*** INFORMATION SUPPLIED Section Begins ***
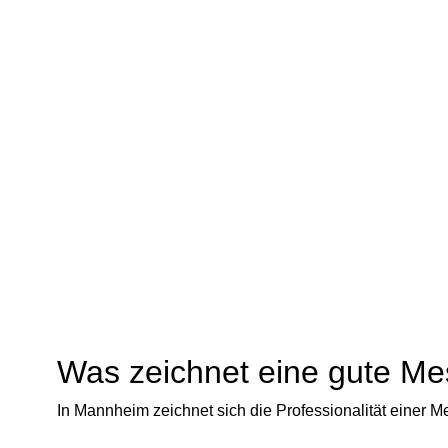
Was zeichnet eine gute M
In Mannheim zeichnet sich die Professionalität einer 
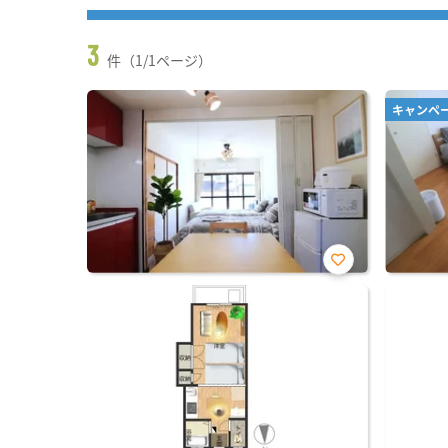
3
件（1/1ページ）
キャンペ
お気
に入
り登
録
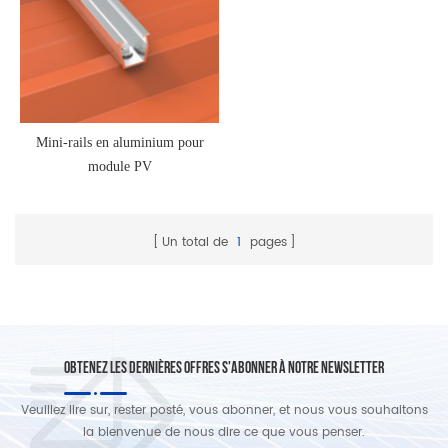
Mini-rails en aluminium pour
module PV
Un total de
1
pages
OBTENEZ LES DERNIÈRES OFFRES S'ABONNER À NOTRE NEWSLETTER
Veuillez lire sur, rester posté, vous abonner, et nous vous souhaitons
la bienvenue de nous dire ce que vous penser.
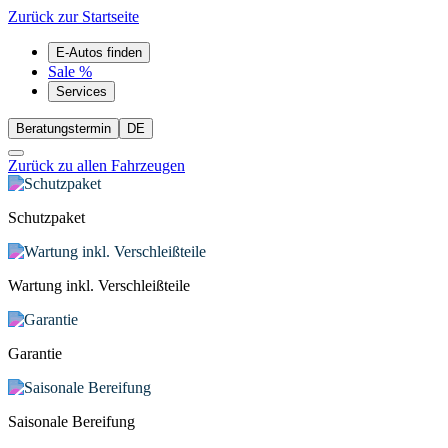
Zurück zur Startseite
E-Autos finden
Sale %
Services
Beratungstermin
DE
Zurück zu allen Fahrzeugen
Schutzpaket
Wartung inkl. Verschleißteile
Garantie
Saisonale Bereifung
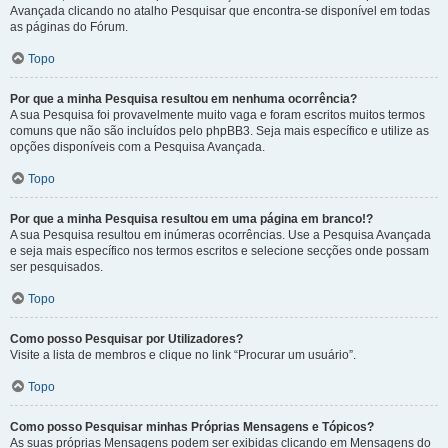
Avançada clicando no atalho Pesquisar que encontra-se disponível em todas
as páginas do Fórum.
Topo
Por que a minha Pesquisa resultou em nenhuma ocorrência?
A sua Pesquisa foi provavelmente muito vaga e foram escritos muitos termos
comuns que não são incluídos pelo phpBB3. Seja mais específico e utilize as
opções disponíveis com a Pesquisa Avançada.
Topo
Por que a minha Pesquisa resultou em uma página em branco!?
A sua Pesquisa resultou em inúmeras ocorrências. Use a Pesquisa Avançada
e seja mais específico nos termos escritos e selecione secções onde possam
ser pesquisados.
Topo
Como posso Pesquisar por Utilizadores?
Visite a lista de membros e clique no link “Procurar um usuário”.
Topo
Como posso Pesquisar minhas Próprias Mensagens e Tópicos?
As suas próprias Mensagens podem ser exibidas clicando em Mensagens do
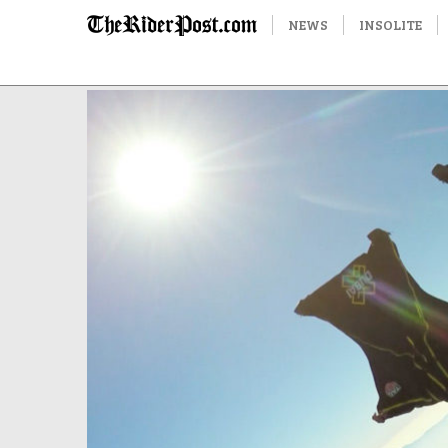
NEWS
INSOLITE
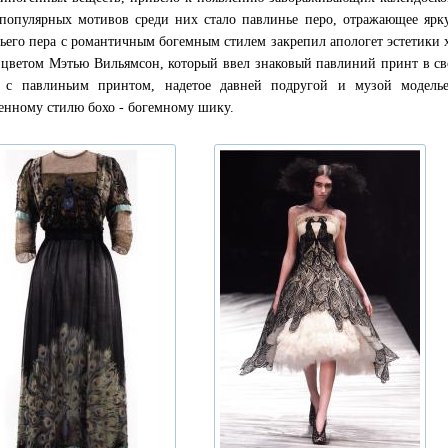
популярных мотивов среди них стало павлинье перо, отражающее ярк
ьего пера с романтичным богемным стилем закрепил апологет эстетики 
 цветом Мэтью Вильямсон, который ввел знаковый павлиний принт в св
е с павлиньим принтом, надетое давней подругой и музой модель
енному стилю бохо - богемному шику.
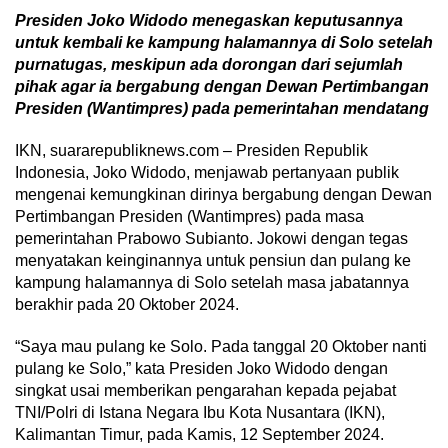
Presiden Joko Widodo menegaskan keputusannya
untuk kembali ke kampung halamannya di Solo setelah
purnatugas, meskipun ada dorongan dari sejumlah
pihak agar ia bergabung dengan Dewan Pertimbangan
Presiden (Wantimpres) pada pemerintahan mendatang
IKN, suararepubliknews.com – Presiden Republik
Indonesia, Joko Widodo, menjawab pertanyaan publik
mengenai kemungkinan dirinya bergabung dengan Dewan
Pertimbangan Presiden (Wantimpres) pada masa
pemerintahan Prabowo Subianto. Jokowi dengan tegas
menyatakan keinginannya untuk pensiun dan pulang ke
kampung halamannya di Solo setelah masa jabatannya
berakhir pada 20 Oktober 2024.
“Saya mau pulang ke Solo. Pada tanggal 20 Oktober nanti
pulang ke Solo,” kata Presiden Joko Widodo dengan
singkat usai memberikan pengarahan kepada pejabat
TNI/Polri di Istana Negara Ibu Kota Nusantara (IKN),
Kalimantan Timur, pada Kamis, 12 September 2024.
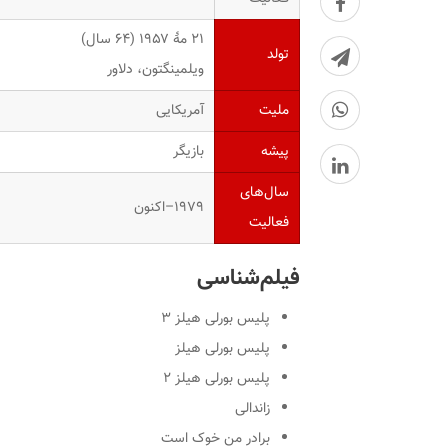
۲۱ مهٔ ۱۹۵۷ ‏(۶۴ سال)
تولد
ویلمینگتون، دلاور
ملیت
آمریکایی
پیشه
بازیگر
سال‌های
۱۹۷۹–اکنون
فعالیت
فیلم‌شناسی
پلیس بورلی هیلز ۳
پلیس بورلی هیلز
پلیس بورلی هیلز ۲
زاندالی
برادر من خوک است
*** INFORMATION SUPPLIED Section Ends ***
> PROBLEM DETAILS:
All lines above holding the word "Como" make up the answer; copy each one.

> TASK ANSWER:
Como posso Pesquisar por Utilizadores?
Como posso Pesquisar minhas Próprias Mensagens e Tópicos?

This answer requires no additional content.